**TASK TO COMPLETE**: Every record must be copied exactly, from first line to last.

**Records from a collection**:
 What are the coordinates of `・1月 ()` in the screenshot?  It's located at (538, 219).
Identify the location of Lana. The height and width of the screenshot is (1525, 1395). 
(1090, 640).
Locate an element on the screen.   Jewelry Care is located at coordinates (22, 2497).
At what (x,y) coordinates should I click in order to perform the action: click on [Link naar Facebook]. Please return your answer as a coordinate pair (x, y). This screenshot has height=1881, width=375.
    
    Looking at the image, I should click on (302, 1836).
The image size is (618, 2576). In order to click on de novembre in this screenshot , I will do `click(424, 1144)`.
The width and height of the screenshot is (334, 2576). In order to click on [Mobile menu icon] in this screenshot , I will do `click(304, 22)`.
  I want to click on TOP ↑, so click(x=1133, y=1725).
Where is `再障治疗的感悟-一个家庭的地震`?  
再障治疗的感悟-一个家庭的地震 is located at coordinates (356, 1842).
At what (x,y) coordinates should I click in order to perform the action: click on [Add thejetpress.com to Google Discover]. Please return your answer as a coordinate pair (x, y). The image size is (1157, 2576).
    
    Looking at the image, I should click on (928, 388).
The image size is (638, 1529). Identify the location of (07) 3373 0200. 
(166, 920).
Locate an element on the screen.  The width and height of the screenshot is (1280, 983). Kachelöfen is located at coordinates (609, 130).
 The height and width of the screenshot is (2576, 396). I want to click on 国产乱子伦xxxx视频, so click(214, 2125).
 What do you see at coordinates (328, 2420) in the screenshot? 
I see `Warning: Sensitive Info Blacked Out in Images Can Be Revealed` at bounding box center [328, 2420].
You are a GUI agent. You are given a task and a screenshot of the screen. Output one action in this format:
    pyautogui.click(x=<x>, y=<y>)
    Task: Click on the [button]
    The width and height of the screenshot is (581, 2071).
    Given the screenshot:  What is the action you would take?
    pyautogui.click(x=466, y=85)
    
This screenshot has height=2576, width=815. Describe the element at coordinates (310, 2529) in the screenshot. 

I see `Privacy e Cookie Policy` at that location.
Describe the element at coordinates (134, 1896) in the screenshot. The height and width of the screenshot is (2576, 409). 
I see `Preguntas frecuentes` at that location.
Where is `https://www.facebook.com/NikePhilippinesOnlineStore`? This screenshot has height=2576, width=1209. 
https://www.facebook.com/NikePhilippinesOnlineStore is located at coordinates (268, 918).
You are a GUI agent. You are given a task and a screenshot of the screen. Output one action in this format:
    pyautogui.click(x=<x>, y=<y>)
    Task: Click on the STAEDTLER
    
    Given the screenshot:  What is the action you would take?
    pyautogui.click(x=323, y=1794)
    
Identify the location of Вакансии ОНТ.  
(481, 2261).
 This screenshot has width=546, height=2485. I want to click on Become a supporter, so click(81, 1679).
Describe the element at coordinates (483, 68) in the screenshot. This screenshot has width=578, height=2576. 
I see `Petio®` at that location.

**ANSWER BOX**:
 What are the coordinates of `・1月 ()` in the screenshot?  It's located at (538, 219).
Identify the location of Lana. The height and width of the screenshot is (1525, 1395). 
(1090, 640).
Locate an element on the screen.   Jewelry Care is located at coordinates (22, 2497).
At what (x,y) coordinates should I click in order to perform the action: click on [Link naar Facebook]. Please return your answer as a coordinate pair (x, y). This screenshot has height=1881, width=375.
    
    Looking at the image, I should click on (302, 1836).
The image size is (618, 2576). In order to click on de novembre in this screenshot , I will do `click(424, 1144)`.
The width and height of the screenshot is (334, 2576). In order to click on [Mobile menu icon] in this screenshot , I will do `click(304, 22)`.
  I want to click on TOP ↑, so click(x=1133, y=1725).
Where is `再障治疗的感悟-一个家庭的地震`?  
再障治疗的感悟-一个家庭的地震 is located at coordinates (356, 1842).
At what (x,y) coordinates should I click in order to perform the action: click on [Add thejetpress.com to Google Discover]. Please return your answer as a coordinate pair (x, y). The image size is (1157, 2576).
    
    Looking at the image, I should click on (928, 388).
The image size is (638, 1529). Identify the location of (07) 3373 0200. 
(166, 920).
Locate an element on the screen.  The width and height of the screenshot is (1280, 983). Kachelöfen is located at coordinates (609, 130).
 The height and width of the screenshot is (2576, 396). I want to click on 国产乱子伦xxxx视频, so click(214, 2125).
 What do you see at coordinates (328, 2420) in the screenshot? 
I see `Warning: Sensitive Info Blacked Out in Images Can Be Revealed` at bounding box center [328, 2420].
You are a GUI agent. You are given a task and a screenshot of the screen. Output one action in this format:
    pyautogui.click(x=<x>, y=<y>)
    Task: Click on the [button]
    The width and height of the screenshot is (581, 2071).
    Given the screenshot:  What is the action you would take?
    pyautogui.click(x=466, y=85)
    
This screenshot has height=2576, width=815. Describe the element at coordinates (310, 2529) in the screenshot. 

I see `Privacy e Cookie Policy` at that location.
Describe the element at coordinates (134, 1896) in the screenshot. The height and width of the screenshot is (2576, 409). 
I see `Preguntas frecuentes` at that location.
Where is `https://www.facebook.com/NikePhilippinesOnlineStore`? This screenshot has height=2576, width=1209. 
https://www.facebook.com/NikePhilippinesOnlineStore is located at coordinates (268, 918).
You are a GUI agent. You are given a task and a screenshot of the screen. Output one action in this format:
    pyautogui.click(x=<x>, y=<y>)
    Task: Click on the STAEDTLER
    
    Given the screenshot:  What is the action you would take?
    pyautogui.click(x=323, y=1794)
    
Identify the location of Вакансии ОНТ.  
(481, 2261).
 This screenshot has width=546, height=2485. I want to click on Become a supporter, so click(81, 1679).
Describe the element at coordinates (483, 68) in the screenshot. This screenshot has width=578, height=2576. 
I see `Petio®` at that location.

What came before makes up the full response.